• [Your instructions]: Restate the data word for word and leave the images out.

(Data records)
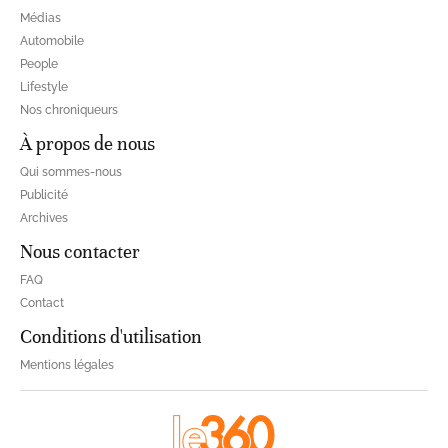
Médias
Automobile
People
Lifestyle
Nos chroniqueurs
À propos de nous
Qui sommes-nous
Publicité
Archives
Nous contacter
FAQ
Contact
Conditions d'utilisation
Mentions légales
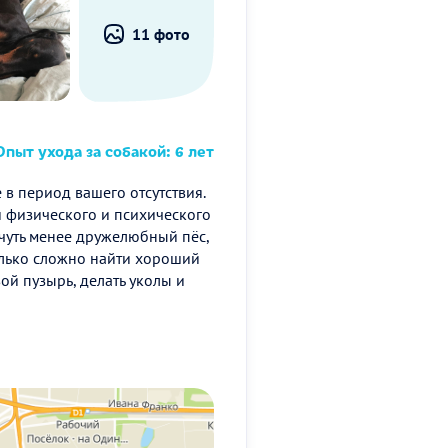
11 фото
пыт ухода за собакой: 6 лет
 в период вашего отсутствия.
 физического и психического
чуть менее дружелюбный пёс,
олько сложно найти хороший
ой пузырь, делать уколы и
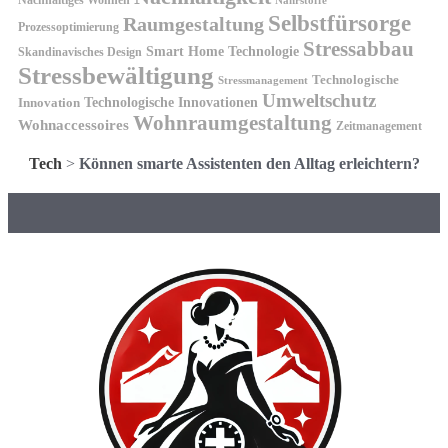
Nachhaltiges Wohnen
Nährstoffe
Selbstfürsorge
Raumgestaltung
Prozessoptimierung
Stressabbau
Smart Home Technologie
Skandinavisches Design
Stressbewältigung
Technologische
Stressmanagement
Umweltschutz
Technologische Innovationen
Innovation
Wohnraumgestaltung
Wohnaccessoires
Zeitmanagement
Tech
>
Können smarte Assistenten den Alltag erleichtern?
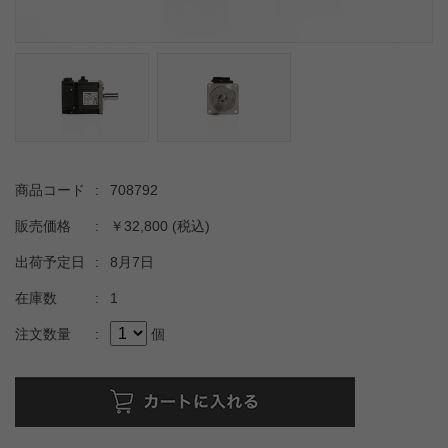
商品コード
:
708792
販売価格
:
￥32,800
(税込)
出荷予定日
:
8月7日
在庫数
:
1
注文数量
:
個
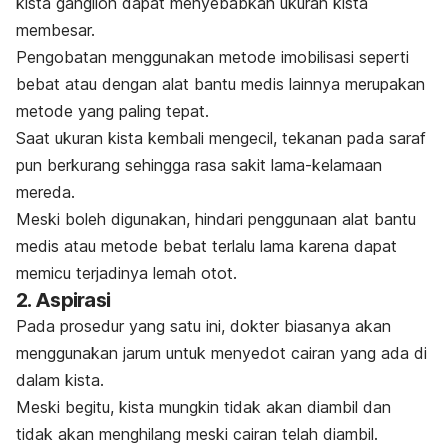
kista ganglion dapat menyebabkan ukuran kista
membesar.
Pengobatan menggunakan metode imobilisasi seperti
bebat atau dengan alat bantu medis lainnya merupakan
metode yang paling tepat.
Saat ukuran kista kembali mengecil, tekanan pada saraf
pun berkurang sehingga rasa sakit lama-kelamaan
mereda.
Meski boleh digunakan, hindari penggunaan alat bantu
medis atau metode bebat terlalu lama karena dapat
memicu terjadinya lemah otot.
2. Aspirasi
Pada prosedur yang satu ini, dokter biasanya akan
menggunakan jarum untuk menyedot cairan yang ada di
dalam kista.
Meski begitu, kista mungkin tidak akan diambil dan
tidak akan menghilang meski cairan telah diambil.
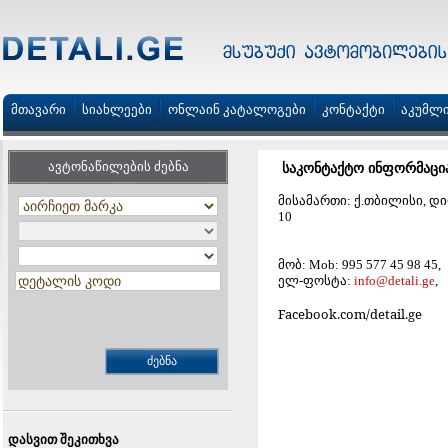
მთავარი
სიახლეები
ონლაინ კატალოგები
კონტაქტი
აკუმლ
ავტონაწილების ძებნა
საკონტაქტო ინფორმაცი
მისამართი: ქ.თბილისი, დიღ
10
მობ: Mob: 995 577 45 98 45,
ელ-ფოსტა:
info@detali.ge
,
Facebook.com/detail.ge
დასვით შეკითხვა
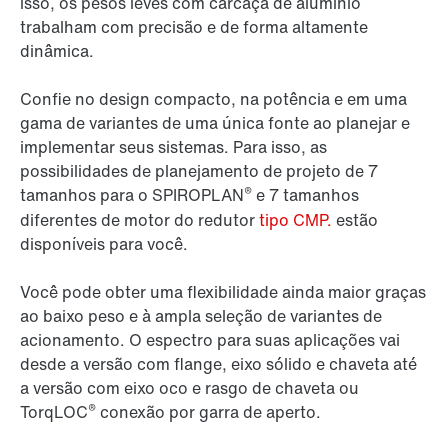
isso, os pesos leves com carcaça de alumínio
trabalham com precisão e de forma altamente
dinâmica.
Confie no design compacto, na potência e em uma
gama de variantes de uma única fonte ao planejar e
implementar seus sistemas. Para isso, as
possibilidades de planejamento de projeto de 7
®
tamanhos para o SPIROPLAN
e 7 tamanhos
diferentes de motor do redutor
tipo CMP.
estão
disponíveis para você.
Você pode obter uma flexibilidade ainda maior graças
ao baixo peso e à ampla seleção de variantes de
acionamento. O espectro para suas aplicações vai
desde a versão com flange, eixo sólido e chaveta até
a versão com eixo oco e rasgo de chaveta ou
®
TorqLOC
conexão por garra de aperto.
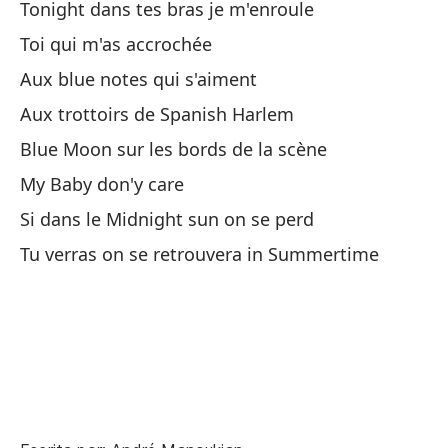
Tonight dans tes bras je m'enroule
La
Toi qui m'as accrochée
Aux blue notes qui s'aiment
Le
Aux trottoirs de Spanish Harlem
Lu
Blue Moon sur les bords de la scène
Bl
My Baby don'y care
A 
Si dans le Midnight sun on se perd
Tu verras on se retrouvera in Summertime
Si
Si
Ya
ve
Tu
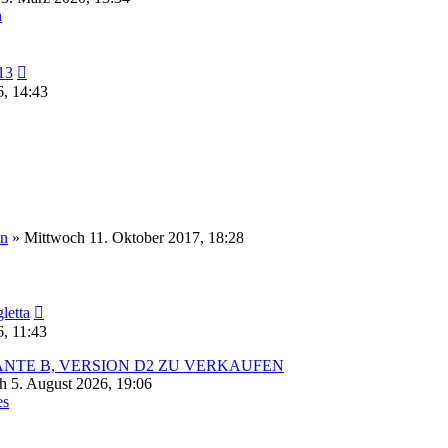
n
Neuester
13
Beitrag
6, 14:43
nn
» Mittwoch 11. Oktober 2017, 18:28
Neuester
letta
Beitrag
, 11:43
IANTE B, VERSION D2 ZU VERKAUFEN
 5. August 2026, 19:06
es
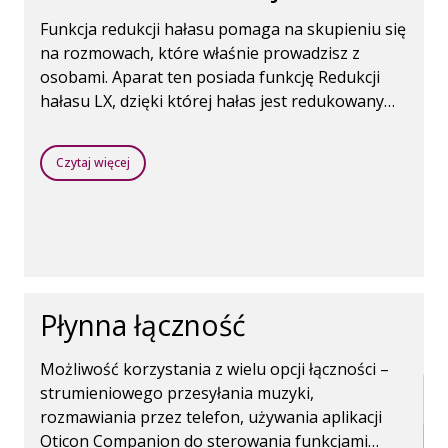
Funkcja redukcji hałasu pomaga na skupieniu się
na rozmowach, które właśnie prowadzisz z
osobami. Aparat ten posiada funkcję Redukcji
hałasu LX, dzięki której hałas jest redukowany
niezwykle szybko.
Czytaj więcej
Płynna łączność
Możliwość korzystania z wielu opcji łączności –
strumieniowego przesyłania muzyki,
rozmawiania przez telefon, używania aplikacji
Oticon Companion do sterowania funkcjami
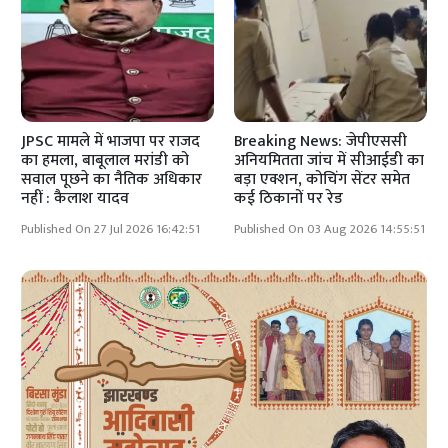
JPSC मामले में भाजपा पर राजद
Breaking News: जेपीएससी
का हमला, बाबूलाल मरांडी को
अनियमितता जांच में सीआईडी का
सवाल पूछने का नैतिक अधिकार
बड़ा एक्शन, कोचिंग सेंटर समेत
नहीं : कैलाश यादव
कई ठिकानों पर रेड
Published On 27 Jul 2026 16:42:51
Published On 03 Aug 2026 14:55:51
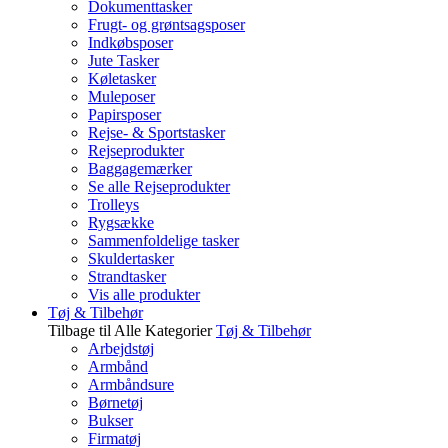
Dokumenttasker
Frugt- og grøntsagsposer
Indkøbsposer
Jute Tasker
Køletasker
Muleposer
Papirsposer
Rejse- & Sportstasker
Rejseprodukter
Baggagemærker
Se alle Rejseprodukter
Trolleys
Rygsække
Sammenfoldelige tasker
Skuldertasker
Strandtasker
Vis alle produkter
Tøj & Tilbehør
Tilbage til Alle Kategorier
Tøj & Tilbehør
Arbejdstøj
Armbånd
Armbåndsure
Børnetøj
Bukser
Firmatøj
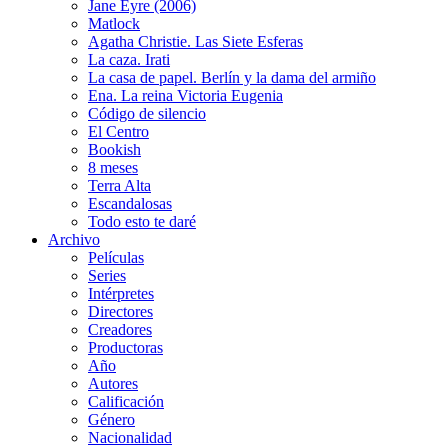
Jane Eyre (2006)
Matlock
Agatha Christie. Las Siete Esferas
La caza. Irati
La casa de papel. Berlín y la dama del armiño
Ena. La reina Victoria Eugenia
Código de silencio
El Centro
Bookish
8 meses
Terra Alta
Escandalosas
Todo esto te daré
Archivo
Películas
Series
Intérpretes
Directores
Creadores
Productoras
Año
Autores
Calificación
Género
Nacionalidad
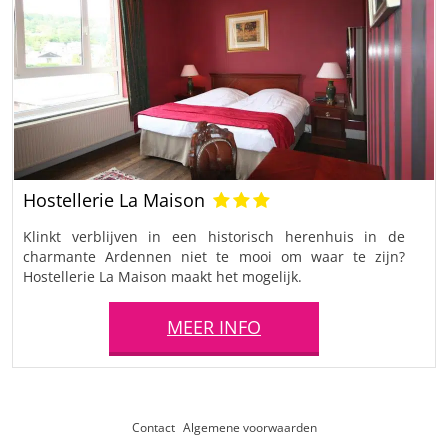
Hostellerie La Maison
Klinkt verblijven in een historisch herenhuis in de
charmante Ardennen niet te mooi om waar te zijn?
Hostellerie La Maison maakt het mogelijk.
MEER INFO
Contact
Algemene voorwaarden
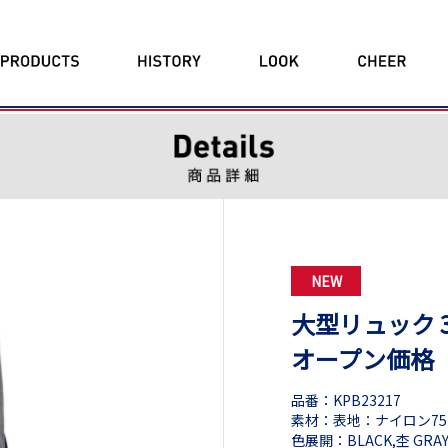
NEW
大型リュック 3
オープン価格
品番：KPB23217
素材：表地：ナイロン75
色展開：BLACK,杢 GRAY,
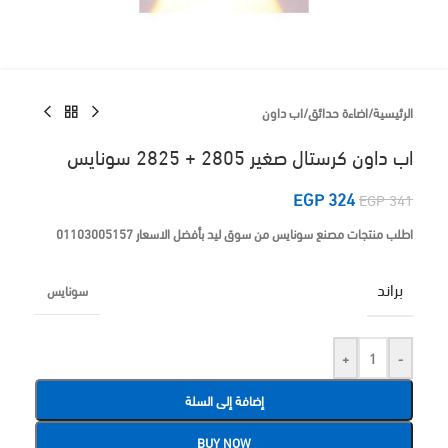
الرئيسية
/
اضاءة حدائق
/
اب داون
اب داون كرستال صغير 2805 + 2825 سونايس
EGP
324
EGP
341
اطلب منتجات مصنع سونايس من سوق ليد بأفضل الاسعار 01103005157
براند
سونايس
+
-
إضافة إلى السلة
BUY NOW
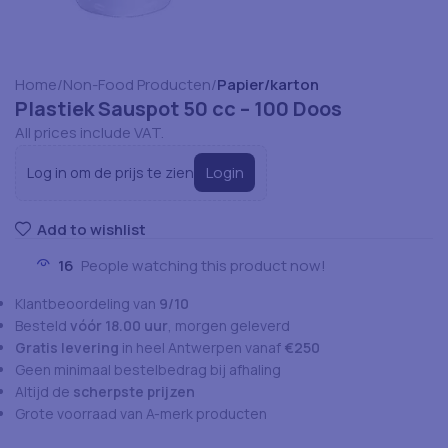
Home
Non-Food Producten
Papier/karton
Plastiek Sauspot 50 cc – 100 Doos
All prices include VAT.
Login
Log in om de prijs te zien
Add to wishlist
16
People watching this product now!
Klantbeoordeling van
9/10
Besteld
vóór 18.00 uur
, morgen geleverd
Gratis levering
in heel Antwerpen vanaf
€250
Geen minimaal bestelbedrag bij afhaling
Altijd de
scherpste prijzen
Grote voorraad van A-merk producten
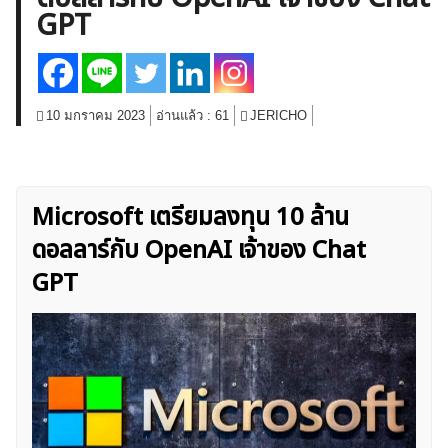
GPT
สินค้าโภคภัณฑ์
โบรกเกอร์ FX
โปรโมชั่น Forex
กองทุน Forex
ฟรี EA
10 มกราคม 2023
อ่านแล้ว :
61
JERICHO
Microsoft เตรียมลงทุน 10 ล้าน
ดอลลาร์กับ OpenAI เจ้าของ Chat
GPT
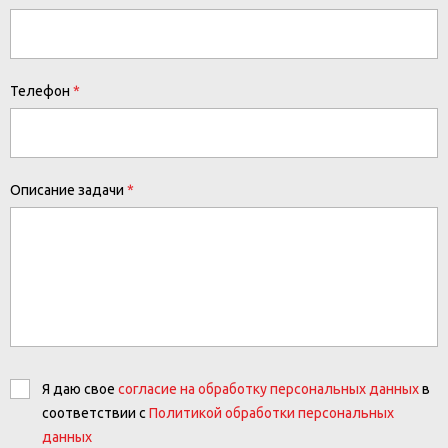
Телефон
Описание задачи
Я даю свое
согласие на обработку персональных данных
в
соответствии с
Политикой обработки персональных
данных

• [Expected answer]:
Médias
Automobile
People
Lifestyle
Nos chroniqueurs
À propos de nous
Qui sommes-nous
Publicité
Archives
Nous contacter
FAQ
Contact
Conditions d'utilisation
Mentions légales
11 фото
пыт ухода за собакой: 6 лет
 в период вашего отсутствия.
 физического и психического
чуть менее дружелюбный пёс,
олько сложно найти хороший
ой пузырь, делать уколы и
Nachhaltiges Wohnen
Nährstoffe
Selbstfürsorge
Raumgestaltung
Prozessoptimierung
Stressabbau
Smart Home Technologie
Skandinavisches Design
Stressbewältigung
Technologische
Stressmanagement
Umweltschutz
Technologische Innovationen
Innovation
Wohnraumgestaltung
Wohnaccessoires
Zeitmanagement
Tech
>
Können smarte Assistenten den Alltag erleichtern?
商品コード
:
708792
販売価格
:
￥32,800
(税込)
出荷予定日
:
8月7日
在庫数
:
1
注文数量
:
個
kista ganglion dapat menyebabkan ukuran kista
membesar.
Pengobatan menggunakan metode imobilisasi seperti
bebat atau dengan alat bantu medis lainnya merupakan
metode yang paling tepat.
Saat ukuran kista kembali mengecil, tekanan pada saraf
pun berkurang sehingga rasa sakit lama-kelamaan
mereda.
Meski boleh digunakan, hindari penggunaan alat bantu
medis atau metode bebat terlalu lama karena dapat
memicu terjadinya lemah otot.
2. Aspirasi
Pada prosedur yang satu ini, dokter biasanya akan
menggunakan jarum untuk menyedot cairan yang ada di
dalam kista.
Meski begitu, kista mungkin tidak akan diambil dan
tidak akan menghilang meski cairan telah diambil.
მთავარი
სიახლეები
ონლაინ კატალოგები
კონტაქტი
აკუმლ
ავტონაწილების ძებნა
საკონტაქტო ინფორმაცი
მისამართი: ქ.თბილისი, დიღ
10
მობ: Mob: 995 577 45 98 45,
ელ-ფოსტა:
info@detali.ge
,
Facebook.com/detail.ge
დასვით შეკითხვა
isso, os pesos leves com carcaça de alumínio
trabalham com precisão e de forma altamente
dinâmica.
Confie no design compacto, na potência e em uma
gama de variantes de uma única fonte ao planejar e
implementar seus sistemas. Para isso, as
possibilidades de planejamento de projeto de 7
®
tamanhos para o SPIROPLAN
e 7 tamanhos
diferentes de motor do redutor
tipo CMP.
estão
disponíveis para você.
Você pode obter uma flexibilidade ainda maior graças
ao baixo peso e à ampla seleção de variantes de
acionamento. O espectro para suas aplicações vai
desde a versão com flange, eixo sólido e chaveta até
a versão com eixo oco e rasgo de chaveta ou
®
TorqLOC
conexão por garra de aperto.
Tonight dans tes bras je m'enroule
La
Toi qui m'as accrochée
Aux blue notes qui s'aiment
Le
Aux trottoirs de Spanish Harlem
Lu
Blue Moon sur les bords de la scène
Bl
My Baby don'y care
A 
Si dans le Midnight sun on se perd
Tu verras on se retrouvera in Summertime
Si
Si
Ya
ve
Tu
n
Neuester
13
Beitrag
6, 14:43
nn
» Mittwoch 11. Oktober 2017, 18:28
Neuester
letta
Beitrag
, 11:43
IANTE B, VERSION D2 ZU VERKAUFEN
 5. August 2026, 19:06
es
Funkcja redukcji hałasu pomaga na skupieniu się
na rozmowach, które właśnie prowadzisz z
osobami. Aparat ten posiada funkcję Redukcji
hałasu LX, dzięki której hałas jest redukowany
niezwykle szybko.
Czytaj więcej
Płynna łączność
Możliwość korzystania z wielu opcji łączności –
strumieniowego przesyłania muzyki,
rozmawiania przez telefon, używania aplikacji
Oticon Companion do sterowania funkcjami
JPSC मामले में भाजपा पर राजद
Breaking News: जेपीएससी
का हमला, बाबूलाल मरांडी को
अनियमितता जांच में सीआईडी का
सवाल पूछने का नैतिक अधिकार
बड़ा एक्शन, कोचिंग सेंटर समेत
नहीं : कैलाश यादव
कई ठिकानों पर रेड
Published On 27 Jul 2026 16:42:51
Published On 03 Aug 2026 14:55:51
Dokumenttasker
Frugt- og grøntsagsposer
Indkøbsposer
Jute Tasker
Køletasker
Muleposer
Papirsposer
Rejse- & Sportstasker
Rejseprodukter
Baggagemærker
Se alle Rejseprodukter
Trolleys
Rygsække
Sammenfoldelige tasker
Skuldertasker
Strandtasker
Vis alle produkter
Tøj & Tilbehør
Tilbage til Alle Kategorier
Tøj & Tilbehør
Arbejdstøj
Armbånd
Armbåndsure
Børnetøj
Bukser
Firmatøj
Jane Eyre (2006)
Matlock
Agatha Christie. Las Siete Esferas
La caza. Irati
La casa de papel. Berlín y la dama del armiño
Ena. La reina Victoria Eugenia
Código de silencio
El Centro
Bookish
8 meses
Terra Alta
Escandalosas
Todo esto te daré
Archivo
Películas
Series
Intérpretes
Directores
Creadores
Productoras
Año
Autores
Calificación
Género
Nacionalidad
Hostellerie La Maison
Klinkt verblijven in een historisch herenhuis in de
charmante Ardennen niet te mooi om waar te zijn?
Hostellerie La Maison maakt het mogelijk.
MEER INFO
Contact
Algemene voorwaarden
NEW
大型リュック 3
オープン価格
品番：KPB23217
素材：表地：ナイロン75
色展開：BLACK,杢 GRAY,
الرئيسية
/
اضاءة حدائق
/
اب داون
اب داون كرستال صغير 2805 + 2825 سونايس
EGP
324
EGP
341
اطلب منتجات مصنع سونايس من سوق ليد بأفضل الاسعار 01103005157
براند
سونايس
+
-
إضافة إلى السلة
BUY NOW
Home
Non-Food Producten
Papier/karton
Plastiek Sauspot 50 cc – 100 Doos
All prices include VAT.
Login
Log in om de prijs te zien
Add to wishlist
16
People watching this product now!
Klantbeoordeling van
9/10
Besteld
vóór 18.00 uur
, morgen geleverd
Gratis levering
in heel Antwerpen vanaf
€250
Geen minimaal bestelbedrag bij afhaling
Altijd de
scherpste prijzen
Grote voorraad van A-merk producten
GPT
สินค้าโภคภัณฑ์
โบรกเกอร์ FX
โปรโมชั่น Forex
กองทุน Forex
ฟรี EA
10 มกราคม 2023
อ่านแล้ว :
61
JERICHO
Microsoft เตรียมลงทุน 10 ล้าน
ดอลลาร์กับ OpenAI เจ้าของ Chat
GPT
Телефон
Описание задачи
Я даю свое
согласие на обработку персональных данных
в
соответствии с
Политикой обработки персональных
данных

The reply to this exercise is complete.